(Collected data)
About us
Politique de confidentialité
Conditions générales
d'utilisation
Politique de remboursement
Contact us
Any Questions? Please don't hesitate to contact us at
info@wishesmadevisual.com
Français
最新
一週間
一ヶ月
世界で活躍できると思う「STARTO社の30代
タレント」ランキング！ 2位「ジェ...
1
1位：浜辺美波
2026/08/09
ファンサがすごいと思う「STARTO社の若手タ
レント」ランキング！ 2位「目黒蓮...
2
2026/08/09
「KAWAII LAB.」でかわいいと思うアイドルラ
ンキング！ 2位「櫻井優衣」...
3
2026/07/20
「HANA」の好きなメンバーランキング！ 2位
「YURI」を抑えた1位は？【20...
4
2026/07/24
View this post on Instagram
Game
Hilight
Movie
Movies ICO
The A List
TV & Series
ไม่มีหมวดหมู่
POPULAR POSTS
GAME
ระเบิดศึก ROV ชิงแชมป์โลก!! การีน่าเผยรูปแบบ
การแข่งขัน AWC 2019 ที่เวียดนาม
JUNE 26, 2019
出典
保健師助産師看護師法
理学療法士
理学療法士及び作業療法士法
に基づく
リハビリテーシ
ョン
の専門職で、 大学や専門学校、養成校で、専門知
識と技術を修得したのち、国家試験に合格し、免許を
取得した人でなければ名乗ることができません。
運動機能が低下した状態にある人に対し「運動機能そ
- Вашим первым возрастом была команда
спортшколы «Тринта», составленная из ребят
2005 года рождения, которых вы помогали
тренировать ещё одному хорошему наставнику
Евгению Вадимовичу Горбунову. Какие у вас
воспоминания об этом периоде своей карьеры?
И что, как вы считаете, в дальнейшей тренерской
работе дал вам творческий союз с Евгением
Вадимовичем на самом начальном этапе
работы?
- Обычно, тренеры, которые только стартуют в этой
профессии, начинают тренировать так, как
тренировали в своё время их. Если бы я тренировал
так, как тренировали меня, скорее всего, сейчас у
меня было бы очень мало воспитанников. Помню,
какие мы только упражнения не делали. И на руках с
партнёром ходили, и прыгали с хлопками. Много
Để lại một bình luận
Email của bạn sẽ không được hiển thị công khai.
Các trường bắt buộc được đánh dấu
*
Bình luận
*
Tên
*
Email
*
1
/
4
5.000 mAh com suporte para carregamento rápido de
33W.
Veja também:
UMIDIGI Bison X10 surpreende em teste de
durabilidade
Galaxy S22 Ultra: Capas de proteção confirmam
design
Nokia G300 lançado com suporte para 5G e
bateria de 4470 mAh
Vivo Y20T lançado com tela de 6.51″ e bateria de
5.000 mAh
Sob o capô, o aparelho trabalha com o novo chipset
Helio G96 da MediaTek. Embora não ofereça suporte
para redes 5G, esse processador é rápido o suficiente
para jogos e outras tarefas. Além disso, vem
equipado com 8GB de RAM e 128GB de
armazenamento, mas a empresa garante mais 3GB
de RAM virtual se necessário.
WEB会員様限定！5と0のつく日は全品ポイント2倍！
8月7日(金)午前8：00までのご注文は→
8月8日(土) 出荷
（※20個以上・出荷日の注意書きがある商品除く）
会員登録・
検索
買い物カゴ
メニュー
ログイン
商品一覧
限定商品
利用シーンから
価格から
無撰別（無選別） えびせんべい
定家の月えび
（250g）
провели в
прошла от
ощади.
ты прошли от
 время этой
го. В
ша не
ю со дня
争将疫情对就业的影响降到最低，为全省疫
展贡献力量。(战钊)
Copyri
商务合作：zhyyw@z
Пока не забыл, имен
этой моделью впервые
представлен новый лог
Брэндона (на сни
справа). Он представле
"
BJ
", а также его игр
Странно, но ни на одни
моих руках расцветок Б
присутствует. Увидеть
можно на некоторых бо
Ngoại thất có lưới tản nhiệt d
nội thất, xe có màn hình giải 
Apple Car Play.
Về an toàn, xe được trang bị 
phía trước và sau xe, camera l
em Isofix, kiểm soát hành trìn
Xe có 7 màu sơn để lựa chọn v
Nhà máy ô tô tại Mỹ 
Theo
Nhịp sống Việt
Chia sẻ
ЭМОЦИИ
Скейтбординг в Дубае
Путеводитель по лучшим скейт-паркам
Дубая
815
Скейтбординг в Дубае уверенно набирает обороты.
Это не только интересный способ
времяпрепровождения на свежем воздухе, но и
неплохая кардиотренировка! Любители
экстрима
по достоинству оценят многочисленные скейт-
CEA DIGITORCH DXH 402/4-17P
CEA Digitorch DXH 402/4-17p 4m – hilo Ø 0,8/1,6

PROBLEM STATEMENT: How many of the lines above include the string "этой"? Answer with the number only.

SOLUTION: 3